Description: Bortezomib, a therapeutic agent for multiple myeloma (MM) and mantle cell lymphoma, suppresses proteosomal degradation leading to substantial changes in cellular transcriptional programs and ultimately resulting in apoptosis. Transcriptional regulators required for bortezomib-induced apoptosis in MM cells are largely unknown. Using gene expression profiling, we identified 36 transcription factors that displayed altered expression in MM cells treated with bortezomib. Analysis of a publically available database identified Kruppel-like family factor 9 (KLF9) as the only transcription factor with significantly higher basal expression in MM cells from patients who responded to bortezomib compared with nonresponders.

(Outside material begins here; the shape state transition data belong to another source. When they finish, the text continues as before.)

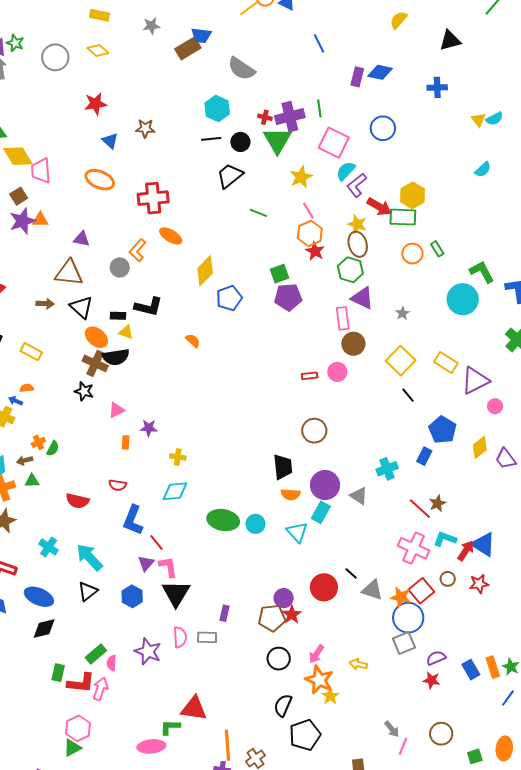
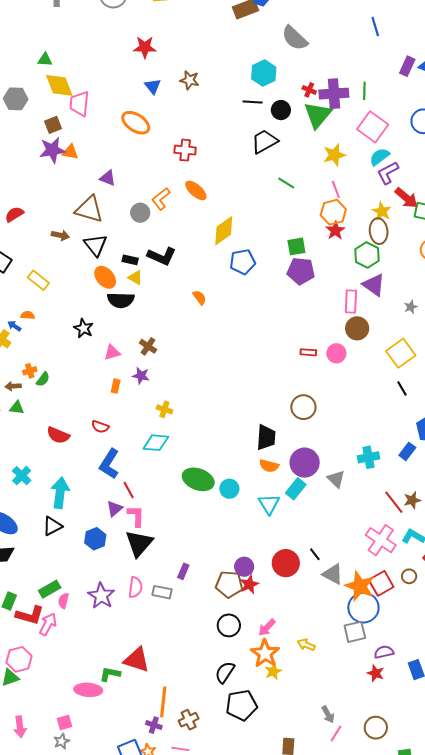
red cross: (153, 198) -> (185, 150), size x0.7
brown cross: (95, 363) -> (148, 346), moved, size x0.7
cyan arrow: (89, 557) -> (60, 493), turned 40
orange star: (401, 597) -> (360, 586), size x1.4

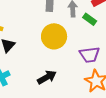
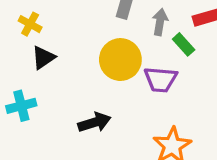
purple trapezoid: (90, 55) -> (161, 79), moved

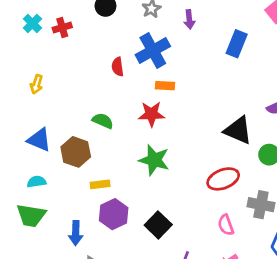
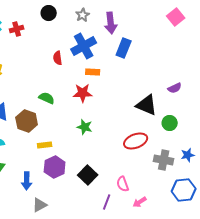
purple arrow: (189, 19) -> (111, 23), size x1.5
blue rectangle: (237, 44) -> (124, 48), moved
green star: (154, 160) -> (85, 127), size x0.7
pink semicircle: (226, 225) -> (123, 184), moved

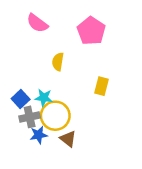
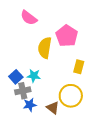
pink pentagon: (91, 31) -> (67, 36), moved
yellow semicircle: (58, 62) -> (45, 48), size x1.5
yellow circle: (55, 116) -> (71, 96), moved

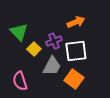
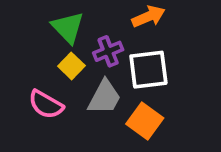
green triangle: (19, 32) -> (68, 27), moved
pink semicircle: (20, 81) -> (46, 104), moved, turned -42

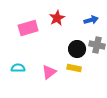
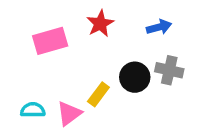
yellow rectangle: (74, 68) -> (98, 94), moved, turned -64
pink triangle: (49, 72) -> (69, 113), moved

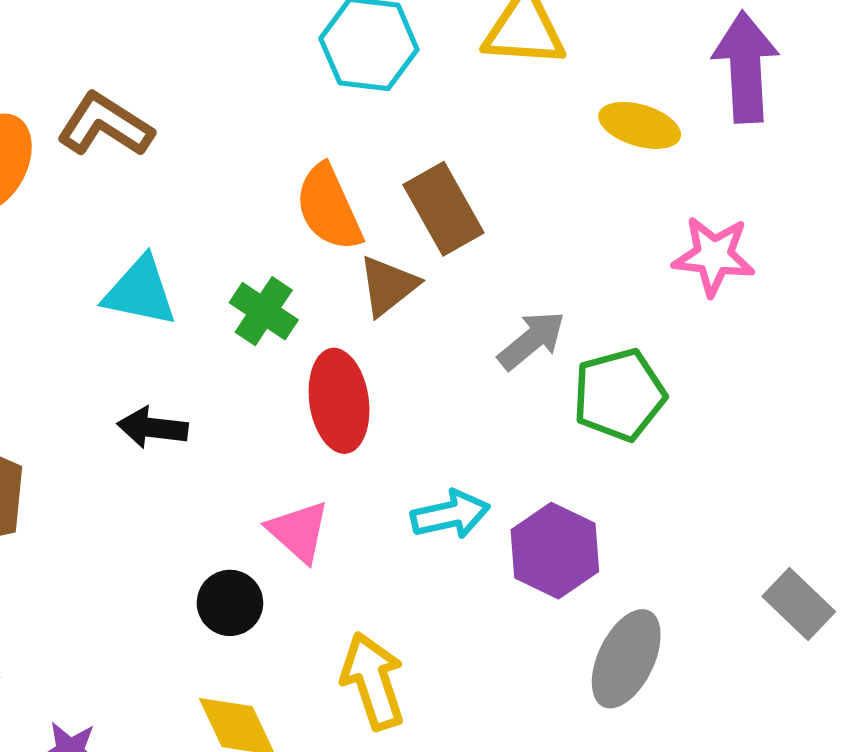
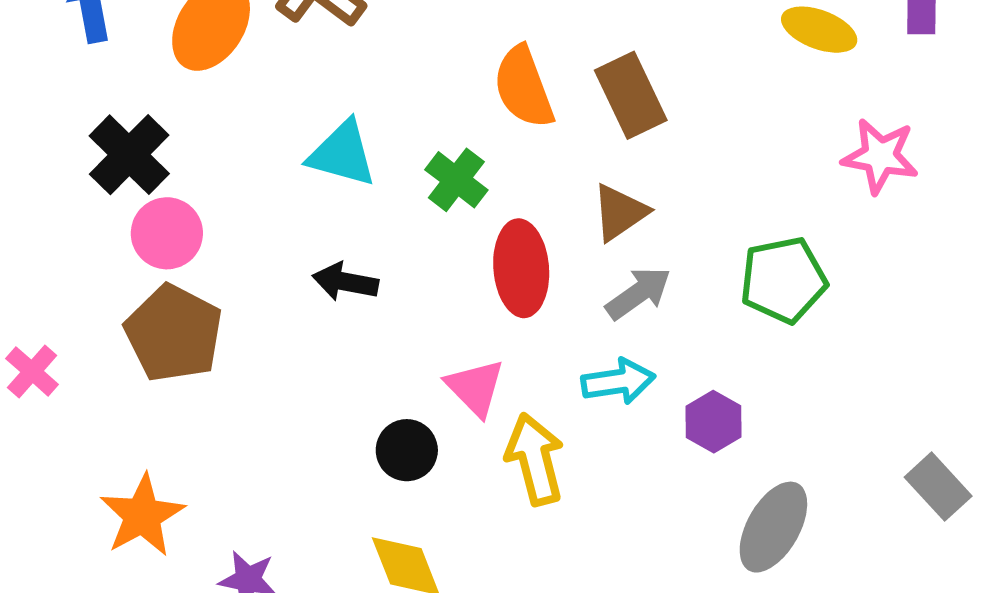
brown triangle: (388, 286) -> (620, 212), moved
gray arrow: (532, 340) -> (638, 293), moved
purple hexagon: (555, 551) -> (714, 422), size x0.7
yellow arrow: (373, 681) -> (535, 459), moved

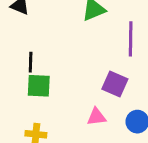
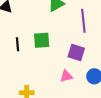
green square: (39, 86) -> (42, 40), moved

We demonstrated that KLF9 in cultured MM cells was up-regulated by bortezomib; however, it was not through the induction of endoplasmic reticulum stress. Instead, KLF9 levels correlated with bortezomib-dependent inhibition of histone deacetylases (HDAC) and were increased by the HDAC inhibitor LBH589 (panobinostat). Furthermore, bortezomib induced binding of endogenous KLF9 to the promoter of the proapoptotic gene NOXA. Importantly, KLF9 knockdown impaired NOXA up-regulation and apoptosis caused by bortezomib, LBH589, or a combination of theses drugs, whereas KLF9 overexpression induced apoptosis that was partially NOXA-dependent. Our data identify KLF9 as a novel and potentially clinically relevant transcriptional regulator of drug-induced apoptosis in MM cells.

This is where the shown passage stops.